What you will do —
All lines in the data bearing the string "Update" should be identified and copied.

Document layout analysis data
══════════════════════════════

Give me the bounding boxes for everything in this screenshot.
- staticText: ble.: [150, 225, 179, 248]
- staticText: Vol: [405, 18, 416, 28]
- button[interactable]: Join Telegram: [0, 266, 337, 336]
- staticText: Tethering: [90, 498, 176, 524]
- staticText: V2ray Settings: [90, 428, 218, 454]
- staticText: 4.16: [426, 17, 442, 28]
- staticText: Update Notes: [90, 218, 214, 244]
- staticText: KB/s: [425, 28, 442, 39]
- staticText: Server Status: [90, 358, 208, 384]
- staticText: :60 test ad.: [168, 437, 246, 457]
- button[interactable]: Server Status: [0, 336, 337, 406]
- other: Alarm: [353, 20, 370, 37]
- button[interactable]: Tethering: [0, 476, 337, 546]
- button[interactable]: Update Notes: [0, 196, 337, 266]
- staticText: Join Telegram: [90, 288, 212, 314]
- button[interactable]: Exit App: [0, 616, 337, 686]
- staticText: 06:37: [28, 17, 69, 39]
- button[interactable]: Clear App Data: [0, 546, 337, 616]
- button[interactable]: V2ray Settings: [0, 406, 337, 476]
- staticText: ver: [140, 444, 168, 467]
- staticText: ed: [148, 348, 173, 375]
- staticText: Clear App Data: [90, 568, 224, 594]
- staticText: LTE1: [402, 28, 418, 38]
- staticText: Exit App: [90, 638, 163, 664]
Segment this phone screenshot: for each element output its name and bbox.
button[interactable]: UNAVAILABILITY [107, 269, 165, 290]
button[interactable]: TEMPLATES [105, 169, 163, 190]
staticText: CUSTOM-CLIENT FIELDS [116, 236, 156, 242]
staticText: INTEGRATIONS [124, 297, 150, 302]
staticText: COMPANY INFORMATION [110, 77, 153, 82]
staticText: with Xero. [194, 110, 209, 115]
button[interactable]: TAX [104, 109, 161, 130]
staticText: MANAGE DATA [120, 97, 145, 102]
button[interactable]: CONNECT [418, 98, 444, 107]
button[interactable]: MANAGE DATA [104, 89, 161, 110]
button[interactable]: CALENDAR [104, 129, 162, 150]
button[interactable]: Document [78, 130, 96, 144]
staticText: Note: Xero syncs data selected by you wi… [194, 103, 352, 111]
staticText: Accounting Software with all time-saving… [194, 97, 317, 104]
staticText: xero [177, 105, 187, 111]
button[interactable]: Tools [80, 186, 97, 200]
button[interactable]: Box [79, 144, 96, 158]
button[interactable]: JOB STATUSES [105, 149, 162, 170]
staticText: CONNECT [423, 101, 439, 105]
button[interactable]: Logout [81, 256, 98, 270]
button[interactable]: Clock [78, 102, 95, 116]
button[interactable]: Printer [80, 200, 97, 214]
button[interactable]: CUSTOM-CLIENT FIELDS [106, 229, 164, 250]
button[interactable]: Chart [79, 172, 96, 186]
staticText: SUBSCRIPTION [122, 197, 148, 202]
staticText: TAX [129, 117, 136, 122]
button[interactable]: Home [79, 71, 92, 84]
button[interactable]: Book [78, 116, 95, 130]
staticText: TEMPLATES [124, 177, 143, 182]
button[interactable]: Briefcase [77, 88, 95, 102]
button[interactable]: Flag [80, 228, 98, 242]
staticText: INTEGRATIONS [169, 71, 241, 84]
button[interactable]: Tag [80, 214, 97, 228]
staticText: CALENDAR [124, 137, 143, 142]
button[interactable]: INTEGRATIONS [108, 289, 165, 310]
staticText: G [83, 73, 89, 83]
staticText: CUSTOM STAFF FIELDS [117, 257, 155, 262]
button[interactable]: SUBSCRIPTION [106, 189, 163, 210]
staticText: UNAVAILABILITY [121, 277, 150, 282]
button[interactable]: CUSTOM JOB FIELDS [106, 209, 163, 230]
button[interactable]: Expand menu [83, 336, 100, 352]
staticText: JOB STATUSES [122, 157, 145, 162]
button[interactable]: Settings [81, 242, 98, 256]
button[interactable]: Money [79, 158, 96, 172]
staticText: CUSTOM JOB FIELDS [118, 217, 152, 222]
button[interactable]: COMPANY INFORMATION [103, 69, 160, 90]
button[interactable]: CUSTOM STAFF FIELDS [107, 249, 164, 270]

══════════════════════════════

Written answer —
- staticText: Update Notes: [90, 218, 214, 244]
- button[interactable]: Update Notes: [0, 196, 337, 266]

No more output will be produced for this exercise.